Problem statement:
Every line from the one with "On the mild side bit I like it." to the one with "PROTECTION PLANS", including those two, is to be copied exactly; all other lines of the entries below are left out.

Provided data:
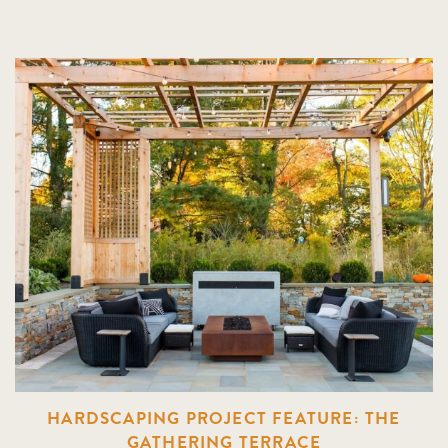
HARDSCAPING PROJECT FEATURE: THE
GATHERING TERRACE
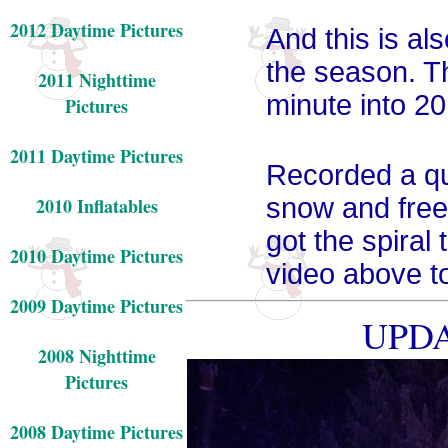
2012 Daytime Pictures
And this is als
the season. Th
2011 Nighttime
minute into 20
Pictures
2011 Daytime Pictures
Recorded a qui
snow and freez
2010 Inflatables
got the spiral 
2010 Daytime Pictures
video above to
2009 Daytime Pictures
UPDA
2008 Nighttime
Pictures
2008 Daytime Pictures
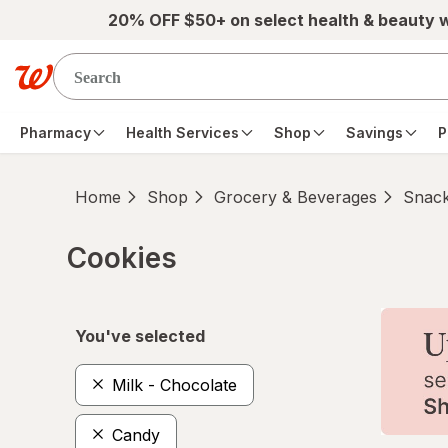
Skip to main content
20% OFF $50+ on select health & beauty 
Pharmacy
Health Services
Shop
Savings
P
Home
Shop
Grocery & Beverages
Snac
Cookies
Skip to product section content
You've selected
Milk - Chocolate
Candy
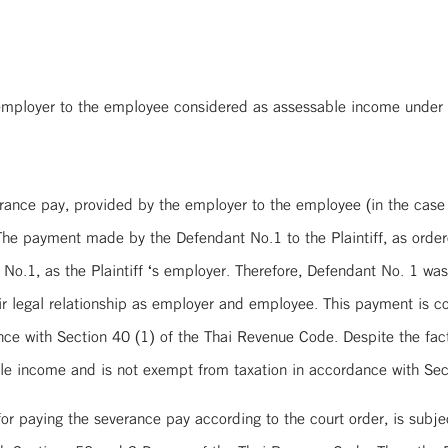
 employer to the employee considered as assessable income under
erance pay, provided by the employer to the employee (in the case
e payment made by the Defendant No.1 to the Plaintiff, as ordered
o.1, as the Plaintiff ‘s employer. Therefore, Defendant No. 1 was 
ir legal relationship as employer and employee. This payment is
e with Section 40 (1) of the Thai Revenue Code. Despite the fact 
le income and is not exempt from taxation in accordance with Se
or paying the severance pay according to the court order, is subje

...

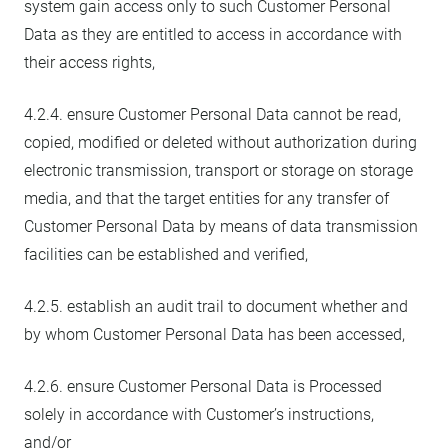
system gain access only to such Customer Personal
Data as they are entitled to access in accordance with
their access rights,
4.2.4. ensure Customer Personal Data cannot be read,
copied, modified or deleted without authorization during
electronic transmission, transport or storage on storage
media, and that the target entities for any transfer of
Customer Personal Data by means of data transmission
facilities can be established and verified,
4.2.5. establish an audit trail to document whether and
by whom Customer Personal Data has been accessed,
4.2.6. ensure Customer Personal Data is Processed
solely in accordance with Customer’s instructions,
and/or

...

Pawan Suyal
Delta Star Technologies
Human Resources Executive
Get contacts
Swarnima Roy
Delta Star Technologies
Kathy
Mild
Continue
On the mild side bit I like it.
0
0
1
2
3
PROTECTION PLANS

Written answer:
On the mild side bit I like it.
0
0
1
2
3
PROTECTION PLANS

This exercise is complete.